Big Picture: The Rise of Lithium-ion Batteries
The lithium-ion (li-ion) battery is set to play an outsized role in our economic future. Their high-energy density, long recharging cycles, and lightweight structure make them well-suited to deliver electricity on the go.
As this future materializes, the economic importance of li-ion batteries will rise accordingly. It is therefore important that businesses, policymakers, and consumers know how li-ion batteries work, where they are made, and whether their supply chains run the risk of overconcentration or disruption.
We begin by tracing the current li-ion battery market and make a case for why the adoption of EVs will determine the battery market’s future.
Sources of Rising Demand
Li-ion batteries have three primary demand drivers: consumer electronics, energy storage, and transportation.
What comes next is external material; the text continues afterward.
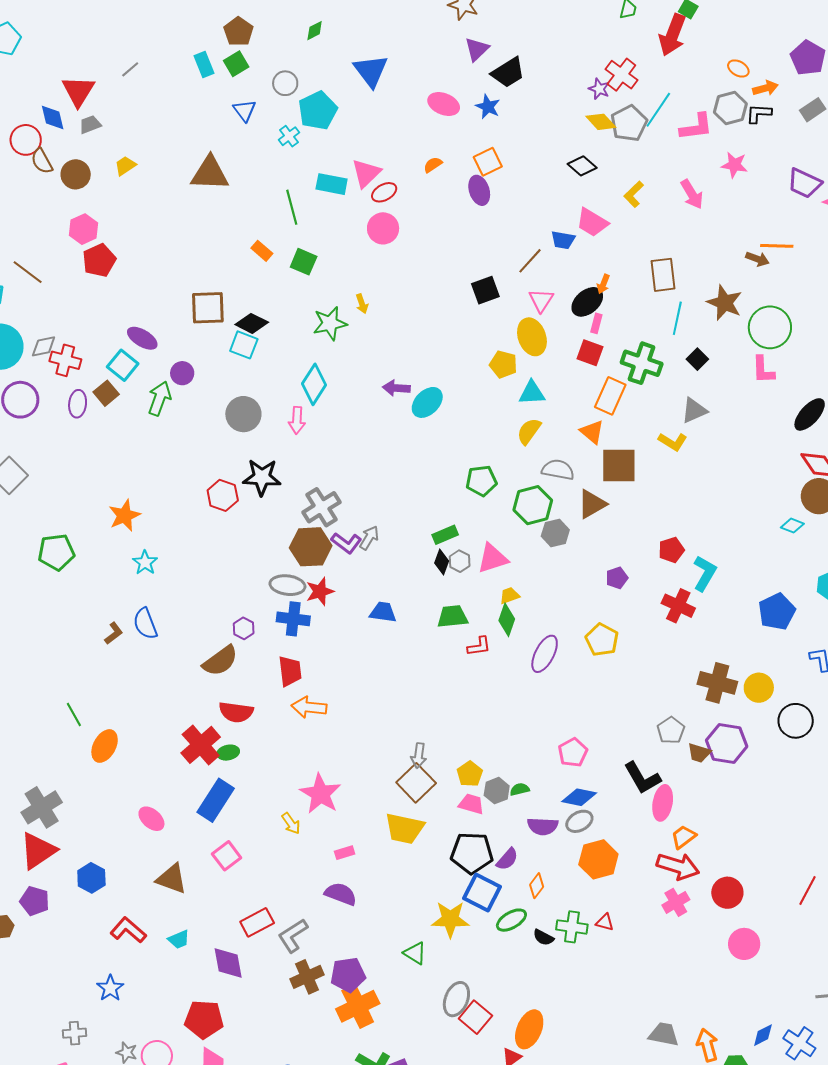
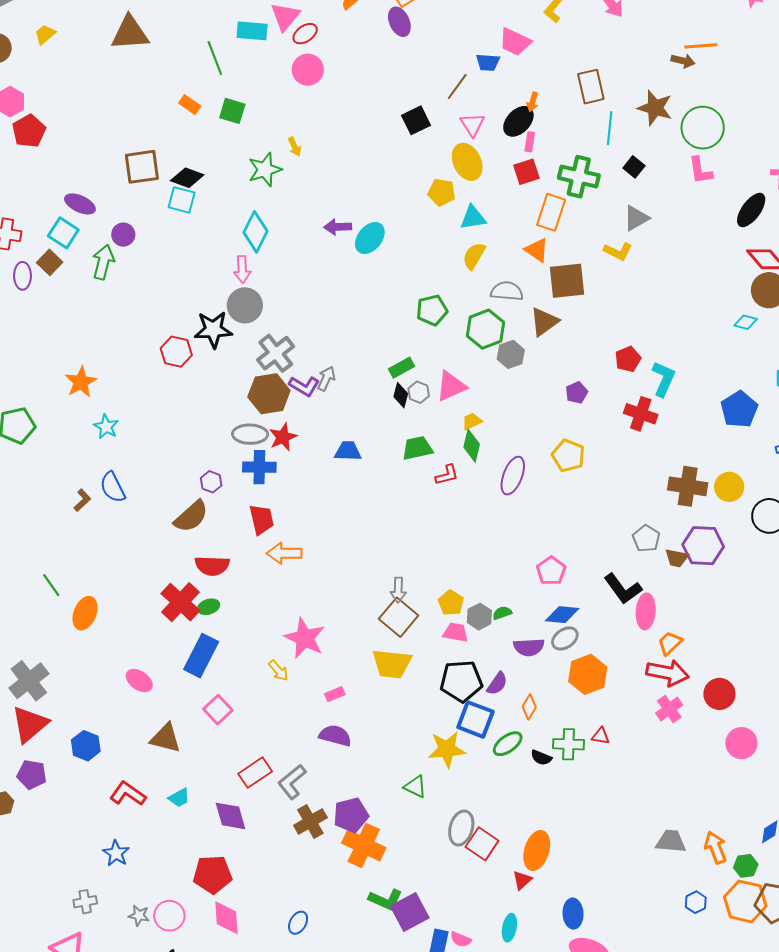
red square: (590, 353) -> (526, 172), turned -32
gray circle: (243, 414) -> (245, 305), moved
orange cross: (358, 1006) -> (364, 845), turned -33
Consumer electronics were the initial driver of li-ion battery commercialization. Battery demand from continued adoption of smartphones, laptops, and other digital devices is projected to rise from 26 GWh in 2015 to 54 GWh in 2025. However, Bloomberg predicts that the dollar value of this energy market will fall over the same period.
As advances in li-ion battery technology continue to improve the efficiency of energy storage, the cost of storing renewable energy could decrease significantly, possibly to the point that renewables reach grid-parity with traditional energy sources. Since one of the main problems of renewable energy like solar is its intermittency, having reliable storage capacity would make renewable energy far more attractive to consumers and governments by mitigating supply disruptions. Bloomberg New Energy Finance (BNEF) predicts that energy storage demand for li-ion batteries will explode from 1 GWh in 2016 to 200 GWh in 2030.
But the key future determinant of demand for li-ion batteries will be electric vehicle (EV) penetration in the transport sector. Just as internal combustion engines (ICEs) made oil a crucial commodity, the continued electrification of transport will require enormous volumes of li-ion batteries and will turn them into a global necessity. Overall demand is set to skyrocket in 15 years, from 19 GWh in 2015 to 1,293 GWh in 2030. Goldman Sachs estimates that the market for batteries to power EVs will grow from under $10 billion today to $60 billion in 2030.
EVs are the Future of Li-ion Batteries
Increased production and demand for EVs will turn li-ion batteries into a commodity-like product over the coming decades. The International Energy Agency (IEA) estimates that, even without additional policy incentives or pro-EV measures, the global stock of light-duty EVs (including gas-electric hybrids) could increase from 3.1 million in 2017 to 125 million in 2030 (a figure that could climb to 228 million with a raft of IEA-recommended policies).
Getting the Cost Down to $100/kWh
Wide-scale EV adoption depends largely on reducing the cost of li-ion batteries. That’s because batteries currently represent 42% of total EV costs and fully battery-powered EVs are not yet cost-competitive with gasoline-based ICEs. The performance of li-ion batteries is measured in dollars per kilowatt-hour ($/kWh). The industry consensus is that $100/kWh is roughly the threshold at which EVs become cost-competitive with ICEs. The BNEF price index for li-ion batteries has plunged from $1,000/kWh in 2010 to $209/kWh in 2017 and is forecast to break the $100/kWh barrier in the next decade, before falling to $73/kWh by 2030.
BNEF also predicts that, for mid-range EVs, the proportion of a vehicle’s pre-tax price attributable to li-ion batteries could fall from 42% today to as low as 18% in 2030, significantly increasing the affordability of EVs and thereby expanding demand.
Will East Asia become the Middle East of EV Batteries?
If the consensus scenario plays out, li-ion batteries could, by the middle of this century, be as cheap and ubiquitous as the oil that powers cars today. The crucial difference between batteries and oil is, of course, that oil is a natural endowment whereas batteries are a manufactured good. This distinction means that the effective “commodification” of li-ion batteries will be dominated by countries that can manufacture them at the largest scale and the lowest cost.
Tesla, the darling of Silicon Valley, is but one player among many: China, Japan, and South Korea together already account for a significant majority of global li-ion battery production. Delving into the supply chains that drive this production is key to understanding the opportunities and risks for the li-ion battery industry at a time of unprecedented uncertainty about the future of economic globalization.